Correr sete fontes/ Curar quebradura
«Depois, à meia-noite, esperava-se pela meia-noite, iam-se correr as sete fontes. Tinham que ser sete fontes, donde não se vissem umas das outras! Levava-se um caldeirinho(1), pa’(2) se tirar a água de cada fonte. E umas lavavam a cara e outras bebiam. Era a tradição. Beber água.
Era o milagre que São João fazia: havia meninos (meninos ou meninas, crianças, não é?) quebradas(3) e que, nessa noite, eram passadas no meio de duas vergontas(4) de marmeleiro. Tinha que ir uma Maria e um João e ia a criança que era quebrada.
Quando se chegava a esse dito marmeleiro – portanto tinha que ser distanciado e durante um ano a criança não podia passar por além, por aqueles lados -, levava-se a criança, abria-se a vergonta ao meio, levava-se umas tiras de um cueiro(5) (agora dizem fraldas, mas dantes era cueiros), rasgava-se uma tira, passava-se a criança.
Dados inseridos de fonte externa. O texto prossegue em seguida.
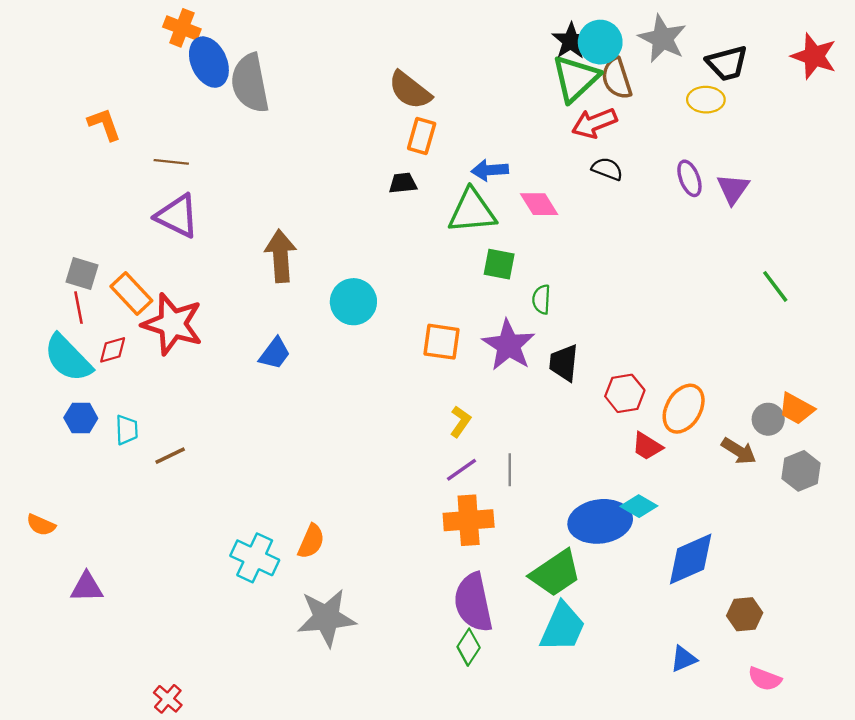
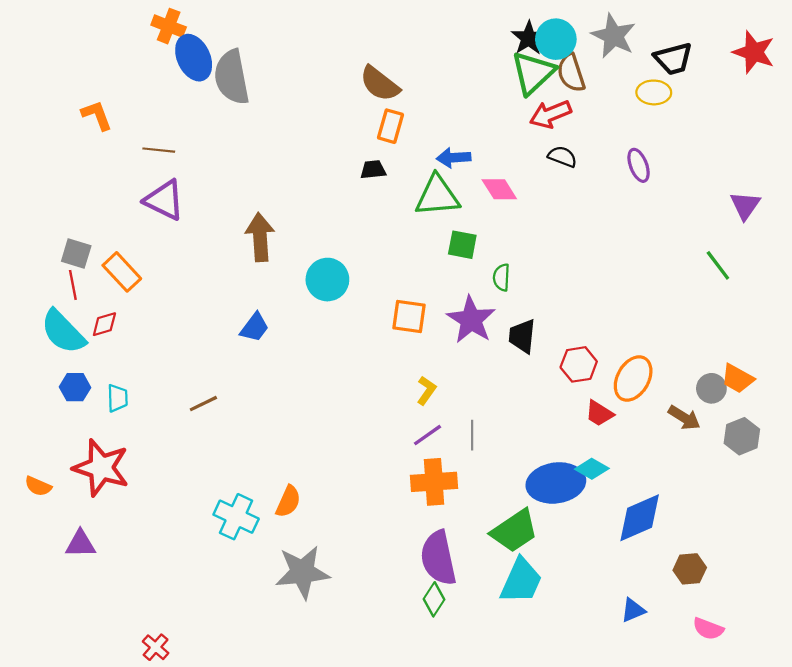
purple triangle: (733, 189) -> (745, 206), moved
red star: (172, 324) -> (101, 468), moved
brown line: (170, 456) -> (203, 404), moved

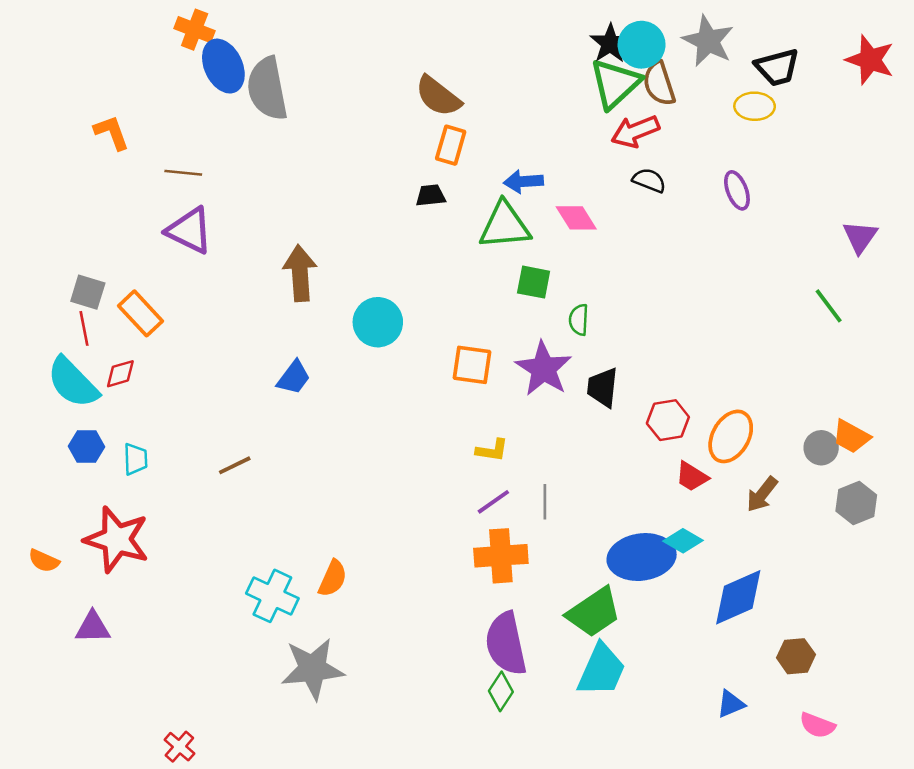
yellow L-shape: (426, 390) -> (492, 450), turned 64
brown arrow: (684, 418) -> (762, 494), moved, turned 96
gray star: (302, 572) -> (313, 669), moved

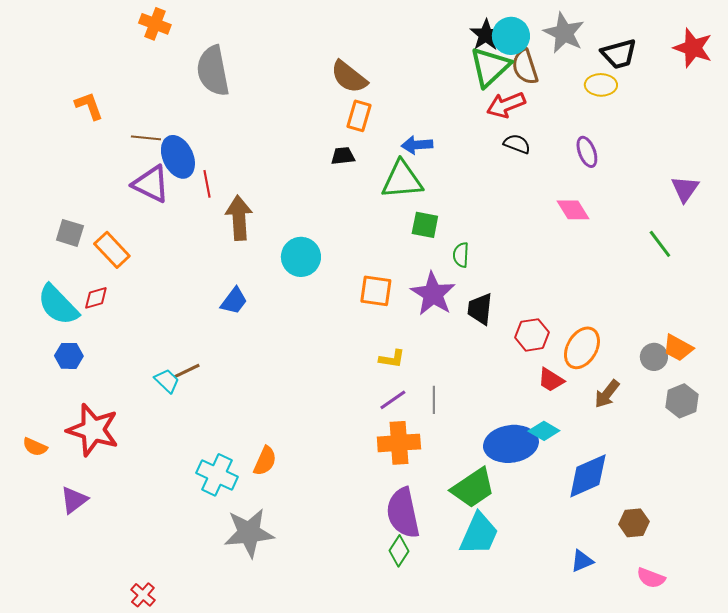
blue ellipse: (223, 66) -> (178, 157), moved
pink diamond: (576, 218) -> (573, 210), moved
red line: (84, 328) -> (207, 184), moved
cyan trapezoid: (135, 459) -> (167, 381), moved, turned -44
purple triangle: (93, 627) -> (74, 500), turned -36

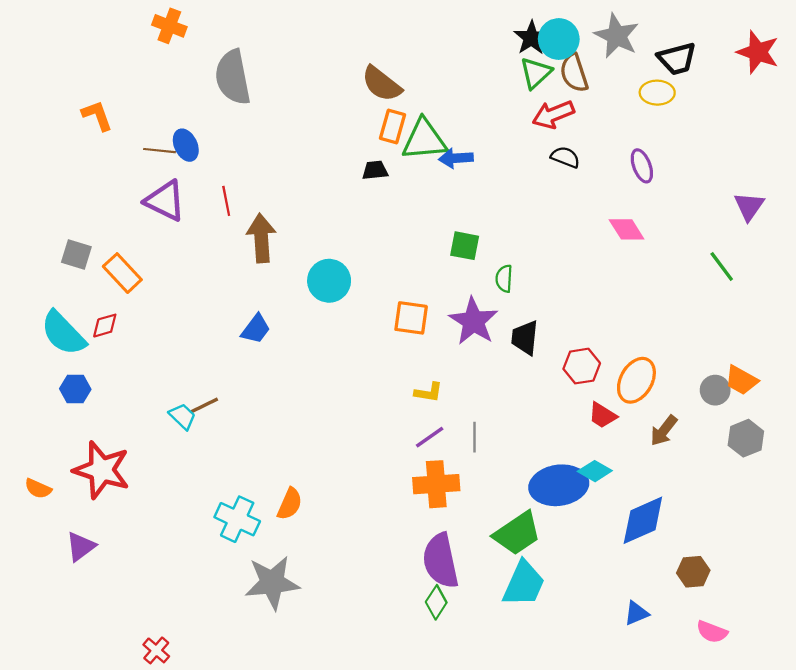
green triangle: (490, 67) -> (536, 73), size x0.7
blue ellipse: (178, 157) -> (186, 145), moved, size x0.7
green triangle: (402, 180) -> (424, 140), moved

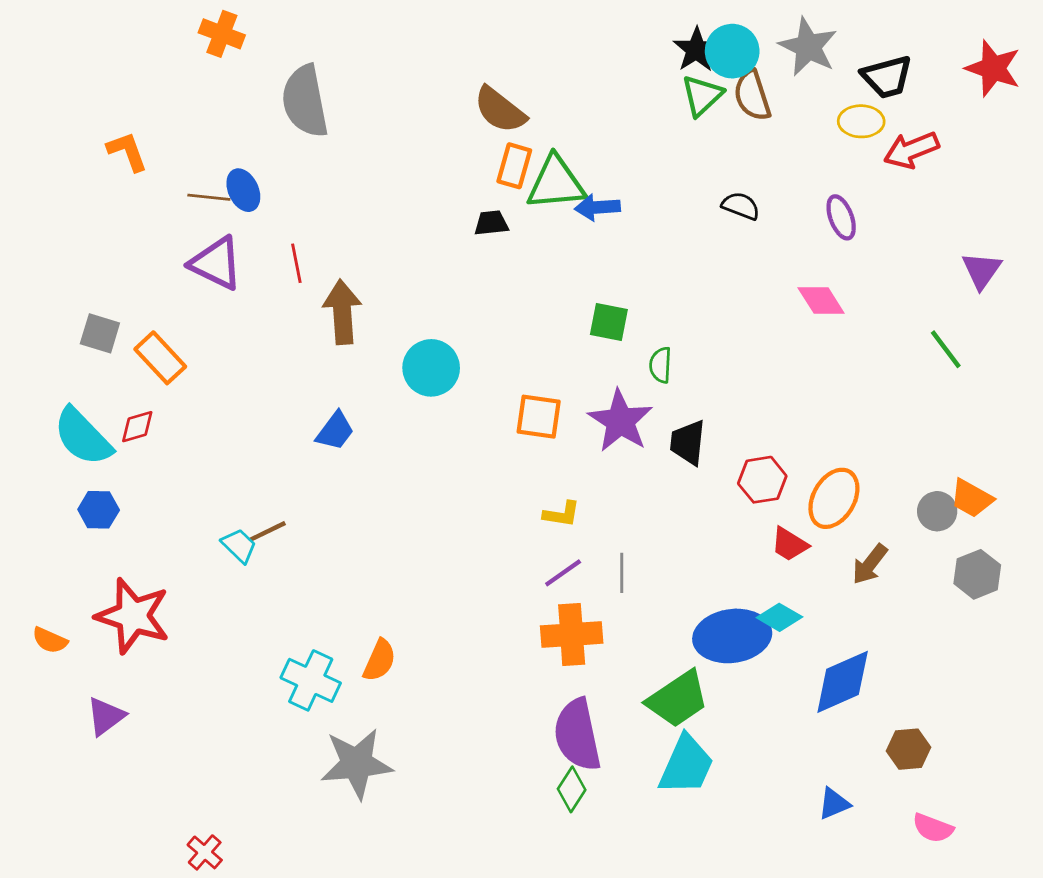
red arrow: (553, 114) -> (911, 150), moved

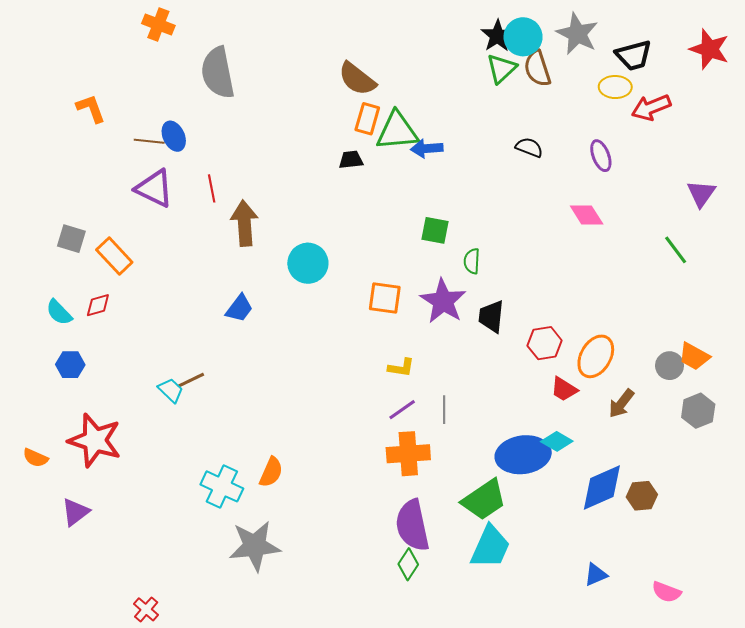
cyan semicircle: (83, 437) -> (59, 312), size x0.6
brown hexagon: (908, 749) -> (642, 496), moved

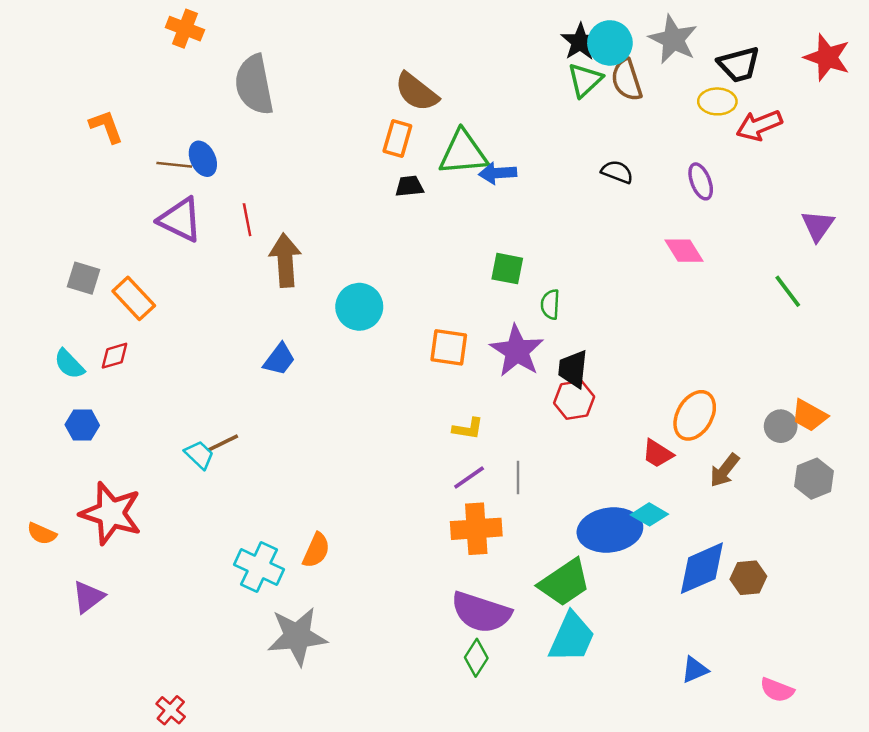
orange rectangle: (367, 119) -> (397, 138), moved
red hexagon: (545, 343) -> (574, 400), moved
purple semicircle: (412, 525) -> (481, 612), turned -60

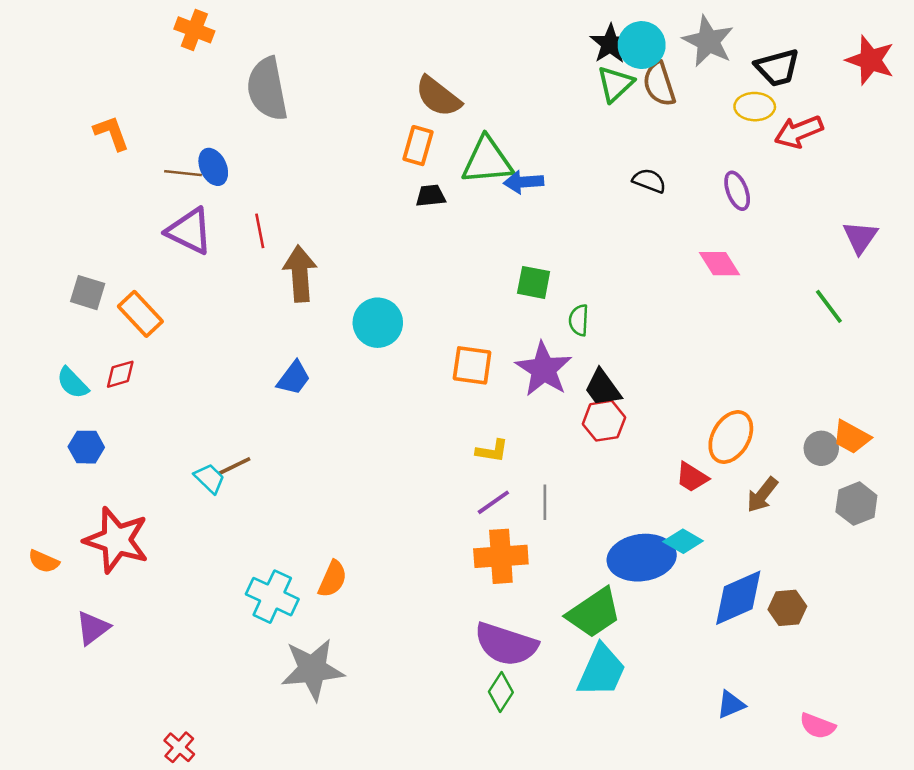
black trapezoid: (573, 369) -> (603, 388), turned -42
O João passava pà(6) Maria, primeiro. O João dizia: - Toma lá, Maria. – Passava a criança pelo meio das vergontas. A Maria apanhava e depois a Maria dizia: - Deita cá, João – depois tornava a passá-la: - Toma lá um menino podre e dá-me cá um são.
Depois da criança ser passada assim, as três vezes, as vergontas uniam-se muito bem unidas: eram enroladas com aquela tira do cueiro e bem atada. E ficava assim. Durante um ano, se as vergontas do marmeleiro colassem o menino ficava curado. Se o menino não se curasse, as vergontas não colavam. Mas a principio… Nós lá tínhamos, essa fé e que acontecia isso. Viu-se esses exemplos muitas vezes. Eu já não sou nova, mas também não sou assim muito velha, mas sempre ouvi contar isto à minha mãe, à minha avó. E que dava certo.»
Maria Luísa, Zebreira (Idanha-a-Nova), Setembro de 2010
Glossário:
(1) Caldeirinho – vaso, no caso pequeno, para tirar água dos poços.
(2) Pa’ – abreviatura de “para” (usadade modo informal e coloquial).
(3) Quebradas – com uma hérnia.
(4) Vergontas – o mesmo que vergônteas: varas tenras, ramos.
(5) Cueiro – pano com que envolvem as crianças de colo, principalmente as pernas e as nádegas.
(6) Pó - abreviatura oral, de uso informal e coloquial, de “para o”.